It has become critical to collect information about the liquid level in wells for a variety of reasons. These may include the ability to manage water resources, monitoring civil engineering structures such as dams or buildings, and various earthworks such as bridges, roads, landfills, etc. It is important to determine the actual fluid level and have the ability to monitor fluid level changes over time.
A number of techniques have been invented and commercialized over many decades. As disclosed in U.S. Pat. No. 5,027,655 issued Jul. 2, 1991, the most common method to determine the fluid depth in a well or borehole involves lowering a measuring tape down the wellbore. When the end of the tape contacts the fluid surface, a change in the impedance between two contacts at the end of the tape provides an indication that the fluid surface has been reached, whereupon the fluid depth can be read from the demarcations on the tape. This approach is fraught with uncertainty, since the tape can encounter wet surfaces as it is lowered down the borehole, or become entangled and hung up on protrusions and structures within the borehole, resulting in grossly erroneous readings.
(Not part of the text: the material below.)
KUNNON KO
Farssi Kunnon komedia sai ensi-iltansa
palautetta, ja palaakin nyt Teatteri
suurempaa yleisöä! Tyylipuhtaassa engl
A second method involves lowering a gas-tight tube down to slightly below the fluid surface in the borehole. The pressure in the tube is then increased until bubbles begin to exit at the distal end of the tube. By detecting the presence of bubbles, the pressure required to create the bubbles is measured and, together with the known length of the tubing, used to estimate the depth of the fluid. This method suffers from problems similar to the above described measuring tape technique.
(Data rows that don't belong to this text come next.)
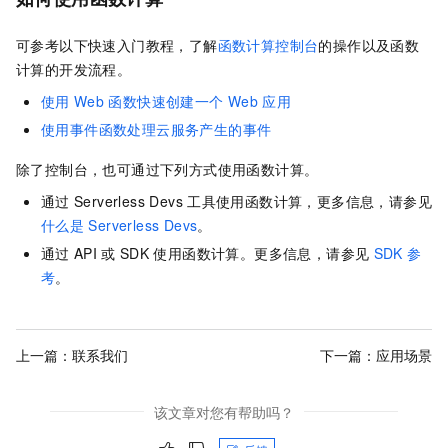
可参考以下快速入门教程，了解
函数计算控制台
的操作以及
函数
计算
的开发流程。
使用
Web
函数快速创建一个
Web
应用
使用事件函数处理云服务产生的事件
除了控制台，也可通过下列方式使用函数计算。
通过
Serverless Devs
工具使用函数计算，更多信息，请参见
什么是
Serverless Devs
。
通过
API
或
SDK
使用函数计算。更多信息，请参见
SDK
参
考
。
上一篇：
联系我们
下一篇：
应用场景
该文章对您有帮助吗？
A third method involves introducing a sound pulse at the top of the borehole and directing it to the fluid surface at the bottom of the borehole. By measuring the Time Of Flight (TOF) between launching the pulse and detecting the pulse that reflects from the fluid surface, and knowing the speed of sound in the borehole, the depth of the fluid surface can be estimated. A number of techniques have extended this approach. For example, U.S. Pat. No. 4,934,186 issued Jun. 19, 1990 discloses the detection of reflections from known, regularly spaced collars along the borehole to provide calibration signals for the TOF measurement to the fluid surface. In U.S. Pat. No. 4,389,164 issued Jun. 21, 1983 the inventors disclose the use of a TOF acoustic pulse measurement system to control a pump and thereby maintain a desired fluid level in the borehole. U.S. Pat. No. 4,318,298 issued Mar. 9, 1982 uses an acoustic TOF system to monitor the fluid level in a borehole on a periodic basis.
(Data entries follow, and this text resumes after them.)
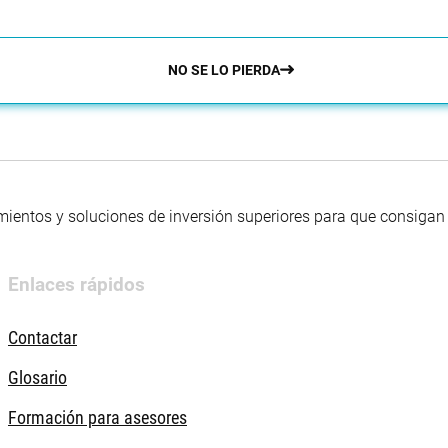
NO SE LO PIERDA
mientos y soluciones de inversión superiores para que consigan s
Enlaces rápidos
Contactar
Glosario
Formación para asesores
This approach suffers from false reflections that can result from a plurality of sources, including protrusions, changes in bore diameter, abrupt changes in borehole direction, changes in borehole wall composition, and resonant effects that can occur between one or more of the above-mentioned perturbations.
A fourth technique involves the use of a continuous tone, frequency modulated (frequency chirped) acoustic signal directed down the borehole. The reflected acoustic signal is detected and mixed with the launched signal, and the resulting difference frequency is proportional to the round trip time of flight of the acoustic signal from the top of the borehole to the fluid surface. Alternatively, the continuous tone is frequency modulated in order to maximize the amplitude of the resulting detected signal. In this instance, an acoustic resonant cavity is formed in the borehole between the acoustic source and the fluid surface. Knowledge of the speed of sound in the borehole can be used to estimate the acoustic wavelength of the resonant frequency and thereby the fluid depth. This approach is limited by the need for a significant frequency chirp of a low frequency signal, which can limit the range of borehole depths that can be interrogated.
A fifth technique involves creating an acoustic pulse at the top of a borehole that consists of series-connected casings with identical lengths. The reflected acoustic signals are detected and are comprised of a plurality of reflections from the regularly spaced collars along the borehole, as well as the reflection from the fluid surface. By using the known spacing between collars to calibrate the speed of sound in the borehole, the distance to the fluid surface can be estimated. This approach finds limited utility for boreholes that have contiguous, series-connected casing sections between the top of the well and the fluid surface.